Buried toxins can also be moved around by shrimp and other creatures that dig into the bottom and spread the substances through digestion and excretion. Though ocean sediment generally accumulates at a rate of about one-half inch - per thousand years, Biogeochemist John Farrington of the University of Massachusetts at Boston cites discoveries of plutonium from thermonuclear test blasts in the 1950s and 1960s located 12 in. to 20 in. deep in ocean sediment. Thus contaminants can conceivably lie undisturbed in the oceans indefinitely -- or resurface at any time.

There is little question that the oceans have an enormous ability to absorb pollutants and even regenerate once damaged waters. For example, some experts feared that the vast 1979 oil spill in the Gulf of Mexico would wipe out the area's shrimp industry. That disaster did not occur, apparently because the ocean has a greater capacity to break down hydrocarbons than scientists thought. But there may be a limit to how much damage a sector of ocean can take. Under assault by heavy concentrations of sludge, for example, the self- cleansing system can be overwhelmed. Just like decaying algae, decomposing sludge robs the water of oxygen, suffocating many forms of marine life. What effect chronic contamination from sludge and other wastes will have on the oceans' restorative powers is still unknown.

Rebuckling the planet's life belt may prove formidable. The federal Clean Water Act of 1972 overlooked runoff pollution in setting standards for water quality. Meanwhile, the nation's coasts are subject to the jurisdiction of a bewildering (and often conflicting) array of governmental bodies. One prime example of this confusion, reports TIME Houston Bureau Chief Richard Woodbury, is found in North Carolina's Albemarle-Pamlico region. There both the federal Food and Drug Administration and a state agency regulate the harvesting of shellfish. A third agency, the state's health department, surveys and samples the water and shellfish. And another state body sets the guidelines for opening or closing shellfish beds. Complains Douglas Rader of the Environmental Defense Fund: "The crazy mix of agencies hurts the prospects for good management."

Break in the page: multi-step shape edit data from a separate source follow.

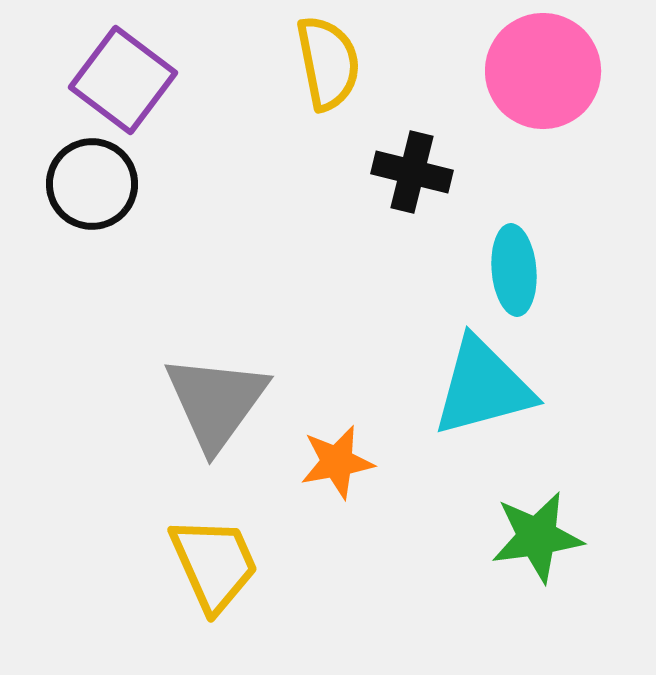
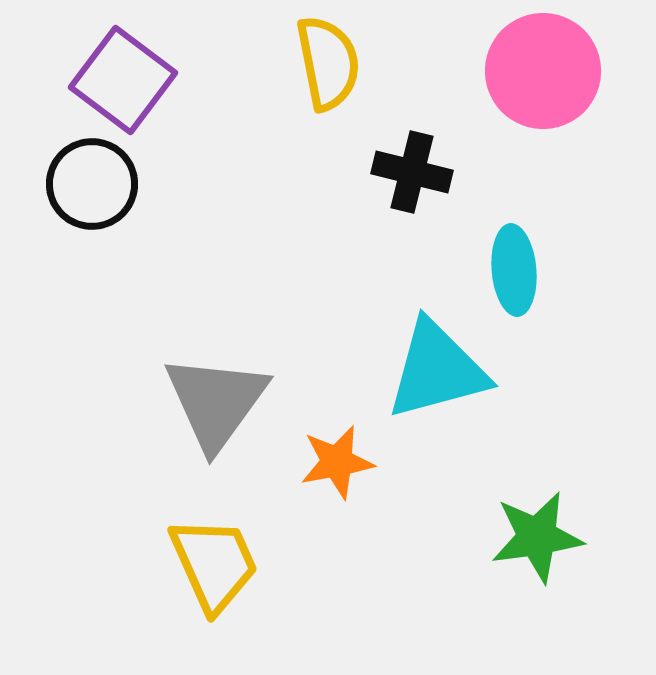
cyan triangle: moved 46 px left, 17 px up
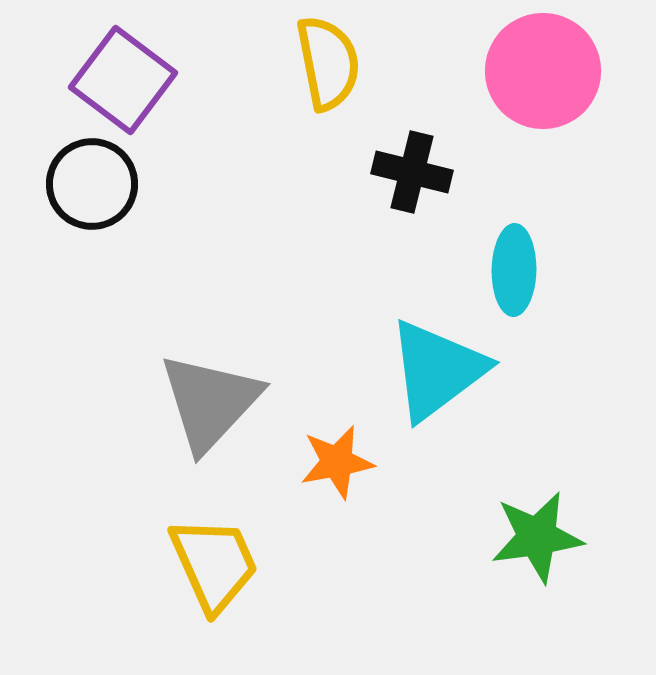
cyan ellipse: rotated 6 degrees clockwise
cyan triangle: rotated 22 degrees counterclockwise
gray triangle: moved 6 px left; rotated 7 degrees clockwise
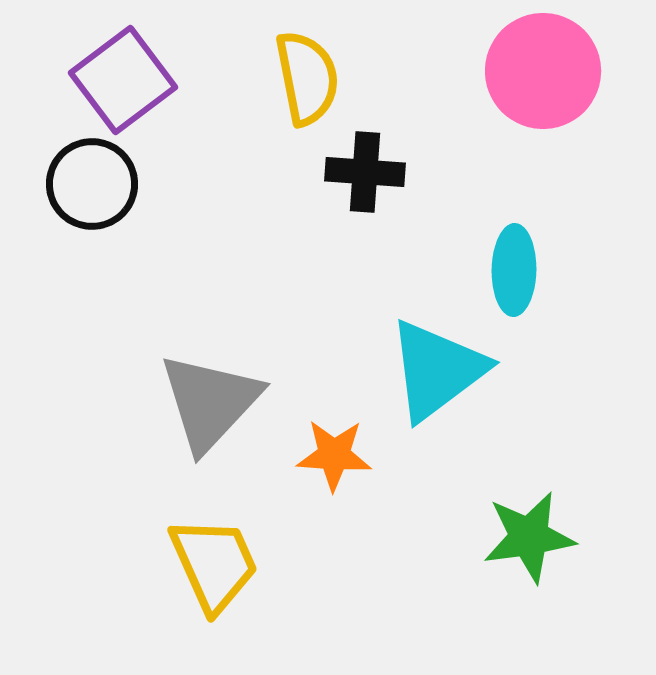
yellow semicircle: moved 21 px left, 15 px down
purple square: rotated 16 degrees clockwise
black cross: moved 47 px left; rotated 10 degrees counterclockwise
orange star: moved 3 px left, 7 px up; rotated 14 degrees clockwise
green star: moved 8 px left
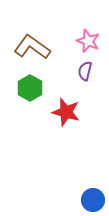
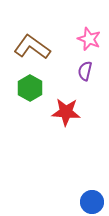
pink star: moved 1 px right, 2 px up
red star: rotated 12 degrees counterclockwise
blue circle: moved 1 px left, 2 px down
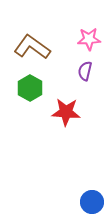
pink star: rotated 25 degrees counterclockwise
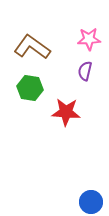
green hexagon: rotated 20 degrees counterclockwise
blue circle: moved 1 px left
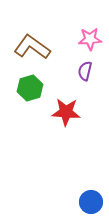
pink star: moved 1 px right
green hexagon: rotated 25 degrees counterclockwise
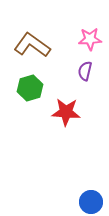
brown L-shape: moved 2 px up
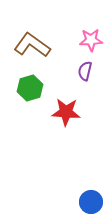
pink star: moved 1 px right, 1 px down
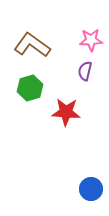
blue circle: moved 13 px up
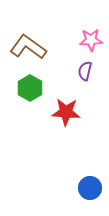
brown L-shape: moved 4 px left, 2 px down
green hexagon: rotated 15 degrees counterclockwise
blue circle: moved 1 px left, 1 px up
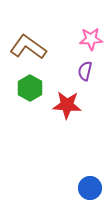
pink star: moved 1 px up
red star: moved 1 px right, 7 px up
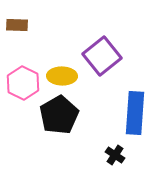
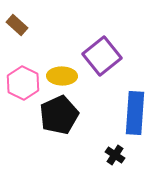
brown rectangle: rotated 40 degrees clockwise
black pentagon: rotated 6 degrees clockwise
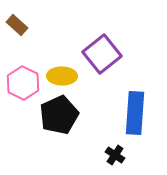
purple square: moved 2 px up
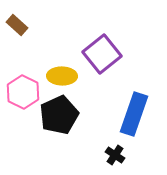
pink hexagon: moved 9 px down
blue rectangle: moved 1 px left, 1 px down; rotated 15 degrees clockwise
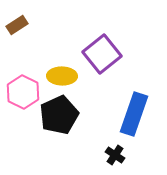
brown rectangle: rotated 75 degrees counterclockwise
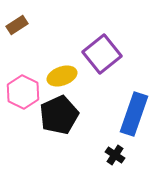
yellow ellipse: rotated 20 degrees counterclockwise
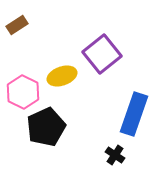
black pentagon: moved 13 px left, 12 px down
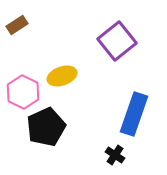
purple square: moved 15 px right, 13 px up
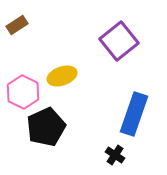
purple square: moved 2 px right
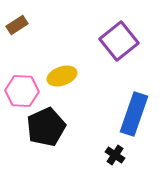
pink hexagon: moved 1 px left, 1 px up; rotated 24 degrees counterclockwise
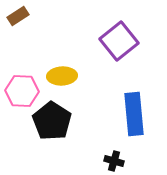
brown rectangle: moved 1 px right, 9 px up
yellow ellipse: rotated 16 degrees clockwise
blue rectangle: rotated 24 degrees counterclockwise
black pentagon: moved 6 px right, 6 px up; rotated 15 degrees counterclockwise
black cross: moved 1 px left, 6 px down; rotated 18 degrees counterclockwise
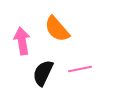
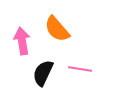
pink line: rotated 20 degrees clockwise
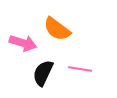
orange semicircle: rotated 12 degrees counterclockwise
pink arrow: moved 1 px right, 2 px down; rotated 116 degrees clockwise
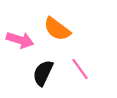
pink arrow: moved 3 px left, 3 px up
pink line: rotated 45 degrees clockwise
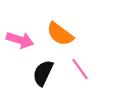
orange semicircle: moved 3 px right, 5 px down
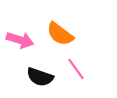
pink line: moved 4 px left
black semicircle: moved 3 px left, 4 px down; rotated 96 degrees counterclockwise
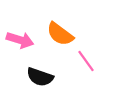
pink line: moved 10 px right, 8 px up
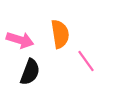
orange semicircle: rotated 136 degrees counterclockwise
black semicircle: moved 10 px left, 5 px up; rotated 88 degrees counterclockwise
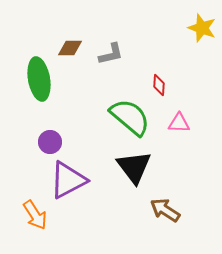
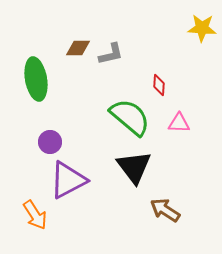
yellow star: rotated 16 degrees counterclockwise
brown diamond: moved 8 px right
green ellipse: moved 3 px left
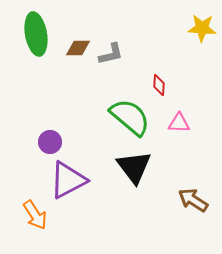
green ellipse: moved 45 px up
brown arrow: moved 28 px right, 10 px up
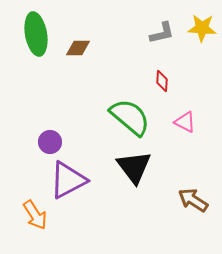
gray L-shape: moved 51 px right, 21 px up
red diamond: moved 3 px right, 4 px up
pink triangle: moved 6 px right, 1 px up; rotated 25 degrees clockwise
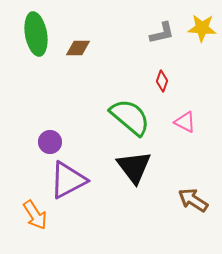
red diamond: rotated 15 degrees clockwise
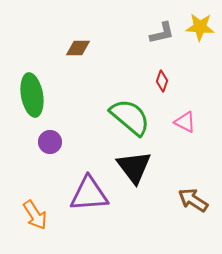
yellow star: moved 2 px left, 1 px up
green ellipse: moved 4 px left, 61 px down
purple triangle: moved 21 px right, 14 px down; rotated 24 degrees clockwise
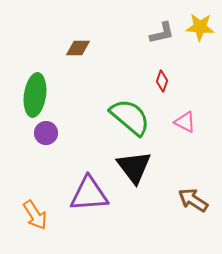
green ellipse: moved 3 px right; rotated 18 degrees clockwise
purple circle: moved 4 px left, 9 px up
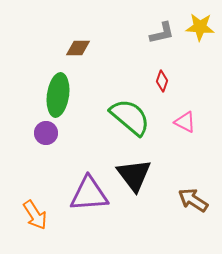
green ellipse: moved 23 px right
black triangle: moved 8 px down
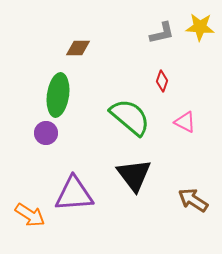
purple triangle: moved 15 px left
orange arrow: moved 5 px left; rotated 24 degrees counterclockwise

Lax enforcement of existing clean-water policies is another obstacle. According to Clean Ocean Action, a New Jersey-based watchdog group, 90% of the 1,500 pipelines in the state that are allowed to discharge effluent into the sea do so in violation of regulatory codes. Municipalities flout the rules as well. Even if Massachusetts keeps to a very tight schedule on its plans to upgrade sewage treatment, Boston will not be brought into compliance with the Clean Water Act until 1999 -- 22 years after the law's deadline. Meanwhile, the half a billion gallons of sewage that pour into Boston Harbor every day receive treatment that is rudimentary at best.